Eurodollar maturities

Most Eurodollar deposits are short term (ranging from overnight loans to call money loaned for a few days out to one year) and therefore are true money market instruments. However, a small percentage is long-term time deposits, extending in some instances out to about five years. However, most Eurodollar deposits carry one-month maturities to coincide with payments for shipments of goods. Other common maturities are 2, 3, 6, and 12 months.

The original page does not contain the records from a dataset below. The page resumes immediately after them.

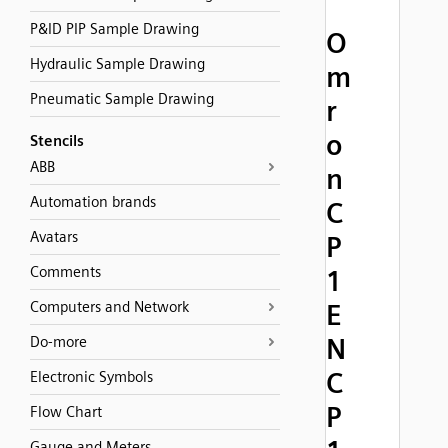
P&ID PIP Sample Drawing
O
Hydraulic Sample Drawing
m
Pneumatic Sample Drawing
r
o
Stencils
ABB
n
Automation brands
C
Avatars
P
Comments
1
Computers and Network
E
N
Do-more
C
Electronic Symbols
P
Flow Chart
Gauge and Meters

Even though Eurobanks do not issues demand deposits, funds move rapidly in the Eurocurrency market from bank to bank in response to the demand for short-term liquidity from corporation, government, and Eurobanks themselves. There is no central trading location in the market. Traders may be thousands of miles distant from each other, conducting negotiations by cable, telephone, or telex with written confirmation coming later. Funds normally are transferred on the second business day after an agreement is reached through correspondent banks.
Eurocurrency deposits are known to be volatile and highly sensitive to fluctuations in interest rates. A slight difference in interest rates on currency values between two countries can cause a massive flow of Eurocurrencies across national boundaries. One of the most famous examples of this phenomenon occurred in West Germany in 1971, when speculation that the German mark would be up valued brought an inflow into Germany of more than $5 billion in a few days, forcing the West German government to cut the mark loose from its officials exchange value and allow that currency to float.